[RFC] cpufreq: Excessive CPUFreq driver loading
From: Meyer, Kyle
Date: Thu May 06 2021 - 10:25:51 EST
Hello,
acpi-cpufreq is mutually exclusive with intel_pstate, however, acpi-cpufreq is
loaded multiple times during startup while intel_pstate is enabled.
This issue was reported to the systemd maintainers and they indicated that it
should be fixed in the kernel: https://github.com/systemd/systemd/issues/19439
During startup, the kernel triggers one uevent for each device as a result of
systemd-udev-trigger.service executing "udevadm trigger --type=subsystems
--action=add" and "udevadm trigger --type=devices --action=add". The service
exists to retrigger all devices as uevents sent by the kernel, before
systemd-udevd is running, would have been missed. When systemd-udevd receives a
uevent it matches its configured rules against the device. If a uevent's
ACTION=="add", systemd-udevd will run "kmod load $env{MODALIAS}" from
80-drivers.rules. udev's builtin kmod will then attempt to load modules
matching the device's MODALIAS.
When systemd-udevd recieves an "add" uevent from
/devices/LNXSYSTM:00/LNXSYBUS:00/ACPI0007:XXX it runs "kmod load cpu:type:x86,
...,00E8,..." as "cpu:type:x86,...,00E8,..." is that devices MODALIAS.

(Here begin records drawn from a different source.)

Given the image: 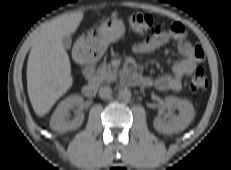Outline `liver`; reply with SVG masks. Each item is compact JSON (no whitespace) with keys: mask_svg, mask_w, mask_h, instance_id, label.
<instances>
[{"mask_svg":"<svg viewBox=\"0 0 231 170\" xmlns=\"http://www.w3.org/2000/svg\"><path fill=\"white\" fill-rule=\"evenodd\" d=\"M82 19L81 12L62 15L33 37L27 64V91L38 116L47 114L73 85L70 59L62 39L75 33Z\"/></svg>","mask_w":231,"mask_h":170,"instance_id":"obj_1","label":"liver"}]
</instances>
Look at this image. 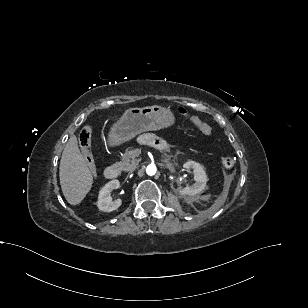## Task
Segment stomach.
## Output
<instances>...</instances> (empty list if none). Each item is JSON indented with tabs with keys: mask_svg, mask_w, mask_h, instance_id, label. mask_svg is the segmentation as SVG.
Masks as SVG:
<instances>
[{
	"mask_svg": "<svg viewBox=\"0 0 308 308\" xmlns=\"http://www.w3.org/2000/svg\"><path fill=\"white\" fill-rule=\"evenodd\" d=\"M175 123V116L170 109L159 106L129 108L111 127L108 142L117 146L145 131H156Z\"/></svg>",
	"mask_w": 308,
	"mask_h": 308,
	"instance_id": "stomach-1",
	"label": "stomach"
}]
</instances>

When systemd-udevd recieves an "add" uevent from /devices/system/cpu/cpuXXX it
runs "kmod load acpi:ACPI0007:" as "acpi:ACPI0007:" is that devices MODALIAS.

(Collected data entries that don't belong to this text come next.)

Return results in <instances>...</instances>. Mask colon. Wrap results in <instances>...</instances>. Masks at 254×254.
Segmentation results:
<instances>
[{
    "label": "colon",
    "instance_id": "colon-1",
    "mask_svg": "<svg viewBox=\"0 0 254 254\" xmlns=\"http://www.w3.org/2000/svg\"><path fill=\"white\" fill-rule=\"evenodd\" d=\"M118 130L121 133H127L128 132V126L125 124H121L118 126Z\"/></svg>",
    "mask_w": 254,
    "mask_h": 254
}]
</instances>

acpi-cpufreq is loaded as it matches both devices MODALIASes.
# modinfo acpi-cpufreq | grep alias
alias: acpi
alias: cpu:type:x86,ven*fam*mod*:feature:*00E8*
alias: cpu:type:x86,ven*fam*mod*:feature:*0016*
alias: acpi*:ACPI0007:*
alias: acpi*:LNXCPU:*
On a system with 1536 logical CPUs, systemd-udevd attempts to load acpi-cpufreq
3072 times.
1536 * /devices/LNXSYSTM:00/LNXSYBUS:00/ACPI0007:XXX
1536 * /devices/system/cpu/cpuXXX
The delay, caused by systemd-udevd attempting to load the driver, has a
significant impact on the startup time. It causes some devices to be
unavailable after reaching the root login prompt as it postpones the loading of
other drivers.
Each time that the driver is loaded it returns -EEXIST from acpi_cpufreq_init.

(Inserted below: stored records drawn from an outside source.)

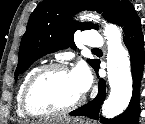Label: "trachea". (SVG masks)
<instances>
[{"label": "trachea", "instance_id": "3493384b", "mask_svg": "<svg viewBox=\"0 0 145 124\" xmlns=\"http://www.w3.org/2000/svg\"><path fill=\"white\" fill-rule=\"evenodd\" d=\"M96 50H99V49H97V48L93 49V51H96Z\"/></svg>", "mask_w": 145, "mask_h": 124}]
</instances>
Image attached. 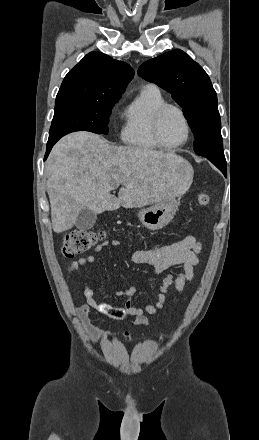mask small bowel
I'll use <instances>...</instances> for the list:
<instances>
[{
  "label": "small bowel",
  "mask_w": 259,
  "mask_h": 440,
  "mask_svg": "<svg viewBox=\"0 0 259 440\" xmlns=\"http://www.w3.org/2000/svg\"><path fill=\"white\" fill-rule=\"evenodd\" d=\"M120 244V240L117 239L112 241L106 240L98 244L95 251L99 252L108 245L118 246ZM201 250L202 244L200 240L193 234H188L177 242L155 250L135 251L132 255V261L138 265L147 266L153 275H159L175 266H180L181 268L177 275L168 273L163 278L159 293L156 296V301L153 304H148L143 307L134 305L131 300L137 293L135 287H129L116 292L117 296L128 298L124 306L116 307L109 303L96 300L93 290L88 286V283H85L83 294L87 300V304L78 308V314L86 326L87 334L101 340H110L116 336L115 333L110 331L98 330L88 325L90 308L115 319H124L127 316H133L138 325H146L148 323V315L156 314L164 307L166 303V293L170 286L173 285L179 293H182L185 288L192 283L194 279V268L200 262ZM94 262L95 256L92 254L82 257L77 261L70 262L66 267V272H77L82 267L93 264ZM123 336L129 337L130 333L125 331Z\"/></svg>",
  "instance_id": "obj_1"
}]
</instances>
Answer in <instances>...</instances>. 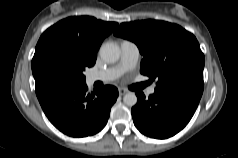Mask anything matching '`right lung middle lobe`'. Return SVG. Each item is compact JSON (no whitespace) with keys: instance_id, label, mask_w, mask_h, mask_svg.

static int __init acpi_cpufreq_init(void)
{
int ret;
if (acpi_disabled)
return -ENODEV;
/* don't keep reloading if cpufreq_driver exists */
if (cpufreq_get_current_driver())
return -EEXIST;
...
Changing the return value from -EEXIST to 0 when another driver exists prevents
the driver from being loaded multiple times as kmod won't load a "live" module.
Alternatively, blacklisting the driver (or disabling intel_pstate) prevents the
issue as well. Below are the before and after startup times.
# systemd-analyze
Startup finished in 37.939s (kernel) + 10.909s (initrd) + 3min 55.004s (userspace) = 4min 43.852s
# systemd-analyze
Startup finished in 38.307s (kernel) + 10.205s (initrd) + 38.312s (userspace) = 1min 26.826s
Thank you,
Kyle Meyer